For over 60 years, the Florida Sheriffs Youth Ranch has served to improve the lives of at-risk children in the state of Florida. Launched by a group of Florida sheriffs in 1957, the ranch, located in Live Oak, Fla., was created to serve as a residential care facility for troubled boys who came from difficult homes and backgrounds. This service to Florida’s youth was created with the vision of helping develop youths into upstanding citizens, despite troubled backgrounds and personal histories. Now, the youth ranches have expanded to six facilities around the state and are credited with helping more than 152,000 children and families in Florida.
The Live Oak facility, which currently has the capacity to house 82 boys and girls between the ages of 3-20, allows youths to attend an on-campus school or local public school. The ranch also facilitates sports for co-ed youths and families, such as swimming, baseball, volleyball and canoeing as well as arts and crafts and a work program.
All the good that the Florida Sheriffs Youth Ranches do, however, depends significantly on donors who financially support the mission that the ranch so considerably values.
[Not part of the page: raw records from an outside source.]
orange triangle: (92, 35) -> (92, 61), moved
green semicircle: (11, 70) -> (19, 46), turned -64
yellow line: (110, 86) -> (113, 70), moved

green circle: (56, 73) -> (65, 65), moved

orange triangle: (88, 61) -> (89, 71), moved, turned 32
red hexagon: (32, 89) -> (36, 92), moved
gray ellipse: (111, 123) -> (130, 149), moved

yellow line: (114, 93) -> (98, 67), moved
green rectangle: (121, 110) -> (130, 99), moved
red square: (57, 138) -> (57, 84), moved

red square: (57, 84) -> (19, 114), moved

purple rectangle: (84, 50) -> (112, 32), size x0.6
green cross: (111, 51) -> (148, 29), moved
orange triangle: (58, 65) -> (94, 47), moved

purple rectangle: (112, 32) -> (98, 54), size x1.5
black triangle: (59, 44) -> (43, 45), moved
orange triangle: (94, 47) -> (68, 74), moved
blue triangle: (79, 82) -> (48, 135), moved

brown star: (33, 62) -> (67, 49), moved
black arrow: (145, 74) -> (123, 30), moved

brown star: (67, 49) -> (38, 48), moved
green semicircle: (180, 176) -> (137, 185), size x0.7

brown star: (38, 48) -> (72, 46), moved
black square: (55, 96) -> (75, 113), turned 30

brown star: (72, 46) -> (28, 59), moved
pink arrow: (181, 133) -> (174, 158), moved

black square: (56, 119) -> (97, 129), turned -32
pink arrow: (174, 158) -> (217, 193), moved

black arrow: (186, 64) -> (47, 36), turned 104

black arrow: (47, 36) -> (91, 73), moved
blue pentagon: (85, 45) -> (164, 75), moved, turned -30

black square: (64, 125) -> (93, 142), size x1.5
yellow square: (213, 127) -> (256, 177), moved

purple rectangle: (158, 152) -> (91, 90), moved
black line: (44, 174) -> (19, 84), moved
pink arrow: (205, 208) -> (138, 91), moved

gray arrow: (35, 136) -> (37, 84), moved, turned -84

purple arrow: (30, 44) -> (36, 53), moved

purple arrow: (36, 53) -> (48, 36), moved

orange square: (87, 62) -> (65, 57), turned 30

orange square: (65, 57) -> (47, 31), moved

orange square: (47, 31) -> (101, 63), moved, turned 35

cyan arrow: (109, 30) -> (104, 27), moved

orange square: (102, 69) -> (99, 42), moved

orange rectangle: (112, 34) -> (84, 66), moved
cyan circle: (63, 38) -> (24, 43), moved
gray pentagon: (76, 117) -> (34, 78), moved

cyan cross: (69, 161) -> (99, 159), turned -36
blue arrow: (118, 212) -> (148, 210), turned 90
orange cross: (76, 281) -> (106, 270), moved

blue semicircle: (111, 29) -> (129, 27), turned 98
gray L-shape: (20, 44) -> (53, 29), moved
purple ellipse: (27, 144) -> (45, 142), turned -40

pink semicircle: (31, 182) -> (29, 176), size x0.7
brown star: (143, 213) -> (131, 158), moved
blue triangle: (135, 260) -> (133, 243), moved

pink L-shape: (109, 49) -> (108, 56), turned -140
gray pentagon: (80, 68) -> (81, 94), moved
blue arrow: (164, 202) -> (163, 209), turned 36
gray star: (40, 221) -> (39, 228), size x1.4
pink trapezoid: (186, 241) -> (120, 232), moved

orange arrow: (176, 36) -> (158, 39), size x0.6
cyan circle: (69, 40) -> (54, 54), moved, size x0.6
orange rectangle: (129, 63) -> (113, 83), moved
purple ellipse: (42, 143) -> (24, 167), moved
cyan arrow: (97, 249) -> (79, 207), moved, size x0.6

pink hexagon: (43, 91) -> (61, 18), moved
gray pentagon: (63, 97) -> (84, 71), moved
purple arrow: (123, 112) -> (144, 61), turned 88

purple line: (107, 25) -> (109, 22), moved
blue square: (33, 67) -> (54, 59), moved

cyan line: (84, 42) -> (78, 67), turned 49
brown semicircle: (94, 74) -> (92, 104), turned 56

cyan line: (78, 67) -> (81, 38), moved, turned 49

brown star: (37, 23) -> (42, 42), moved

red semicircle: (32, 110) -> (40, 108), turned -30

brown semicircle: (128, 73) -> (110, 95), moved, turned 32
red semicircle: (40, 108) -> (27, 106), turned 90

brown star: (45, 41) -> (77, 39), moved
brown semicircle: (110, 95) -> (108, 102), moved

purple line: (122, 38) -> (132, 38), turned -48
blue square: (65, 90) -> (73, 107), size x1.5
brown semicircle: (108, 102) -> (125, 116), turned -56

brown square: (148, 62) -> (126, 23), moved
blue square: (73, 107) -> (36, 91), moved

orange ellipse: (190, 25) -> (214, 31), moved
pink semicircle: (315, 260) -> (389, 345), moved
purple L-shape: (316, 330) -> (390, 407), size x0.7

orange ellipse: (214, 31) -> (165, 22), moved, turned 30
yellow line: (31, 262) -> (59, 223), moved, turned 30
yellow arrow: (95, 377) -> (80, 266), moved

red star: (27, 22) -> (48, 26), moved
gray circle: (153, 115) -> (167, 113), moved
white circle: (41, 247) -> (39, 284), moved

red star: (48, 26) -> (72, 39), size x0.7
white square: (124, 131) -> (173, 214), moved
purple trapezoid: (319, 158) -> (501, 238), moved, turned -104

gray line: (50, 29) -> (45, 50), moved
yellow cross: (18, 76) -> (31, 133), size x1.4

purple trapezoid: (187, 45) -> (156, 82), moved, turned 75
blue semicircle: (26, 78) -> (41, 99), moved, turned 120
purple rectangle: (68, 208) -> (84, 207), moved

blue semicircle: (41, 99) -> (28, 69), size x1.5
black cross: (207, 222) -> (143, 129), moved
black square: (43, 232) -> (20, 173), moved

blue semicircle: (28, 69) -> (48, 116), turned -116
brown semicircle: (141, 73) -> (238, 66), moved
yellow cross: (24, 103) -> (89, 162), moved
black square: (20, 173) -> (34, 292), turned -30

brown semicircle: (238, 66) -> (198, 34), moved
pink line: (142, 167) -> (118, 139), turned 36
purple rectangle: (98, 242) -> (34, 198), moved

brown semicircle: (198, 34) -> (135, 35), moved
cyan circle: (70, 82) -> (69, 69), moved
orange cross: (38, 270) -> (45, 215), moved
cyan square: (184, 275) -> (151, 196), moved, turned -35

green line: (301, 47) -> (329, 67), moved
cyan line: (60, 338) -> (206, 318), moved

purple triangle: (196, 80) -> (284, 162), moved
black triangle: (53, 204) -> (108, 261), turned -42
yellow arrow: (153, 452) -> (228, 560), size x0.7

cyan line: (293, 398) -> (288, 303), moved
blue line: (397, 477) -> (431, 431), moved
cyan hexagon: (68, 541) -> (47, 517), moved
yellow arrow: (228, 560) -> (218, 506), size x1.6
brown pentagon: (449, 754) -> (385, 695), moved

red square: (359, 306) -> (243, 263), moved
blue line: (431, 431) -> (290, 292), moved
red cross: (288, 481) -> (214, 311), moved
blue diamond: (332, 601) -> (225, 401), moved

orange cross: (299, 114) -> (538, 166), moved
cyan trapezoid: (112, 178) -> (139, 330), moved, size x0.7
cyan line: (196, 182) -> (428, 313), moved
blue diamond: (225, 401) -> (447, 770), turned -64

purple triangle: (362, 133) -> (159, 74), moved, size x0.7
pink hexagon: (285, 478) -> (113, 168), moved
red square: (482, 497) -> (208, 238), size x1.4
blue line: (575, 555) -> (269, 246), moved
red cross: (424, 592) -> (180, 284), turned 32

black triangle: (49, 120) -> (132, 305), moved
In addition to community sponsors, donated items and the purchase of specialty youth-ranch license plates in Florida, the youth ranch is supported through payroll deductions that are opted into by federal, state or sheriff’s office employees.
These employees contact their human resource department and specially request that a portion of their payroll be dedicated and sent as a donation to the Florida Sheriffs Youth Ranch fund. According to the youth ranch’s Vice President of Donor and Legislative Affairs Maria Knapp, the payroll deduction program was launched 14 years ago in 2007. And for the last 14 years, only one sheriff’s office has claimed the recognition of having the highest number of employee participation in the program – the Jefferson County Sheriff’s Office. In July, that participation was recognized at the 2021 Florida Sheriff’s Association Summer Conference.
For the last 14 years, the Jefferson County Sheriff’s Office hasn’t just had the highest percentage of employees participating in the payroll deduction program but has topped the charts at 100 percent employee involvement. “Jefferson County has always won the category of highest percentage of staff participating. That would be 14 years of being number one,” writes Knapp. “It takes the support of the human resources and finance staff along with all the members who sign up. It is really an awesome achievement!”
The JCSO’s involvement in the program began at the start of the program’s launch and was supported by the program’s “vocal champion” and Jefferson’s former sheriff, David Hobbs.
“There are three individuals who are the foundation behind our agency winning this award every year since 2007,” explains Jefferson County Sheriff Mac McNeill. “ Sheriff David Hobbs, who was a vocal champion and dedicated supporter for the Florida Sheriffs Youth Ranches, and Jean Willis, who dutifully explained the importance of the ranches and what they accomplish to every new employee we hired, including myself when I first arrived in 2017. Armed with this knowledge, it’s my honor to continue supporting the Florida Sheriffs Youth Ranches.” Since the retirement of Jean Willis, the new HR Director, Susan Edwards is just as dedicated and diligent about spreading the world of these important ranches as crucial resources for the youth of Florida.
Sheriff McNeill adds that the JCSO has supported the ranch since Sheriffs James Scott and Ken Fortune, and as of February 2021, he personally serves on the Board of Directors for the Florida Sheriffs Youth Ranch.
In addition to thanking his employees for their participation in the cause of supporting the Florida Sheriffs Youth Ranch, Sheriff McNeill urges citizens to take the time and research the mission of the ranches themselves as well as to consider ways that they, as members of the community, can also support the worthwhile organization.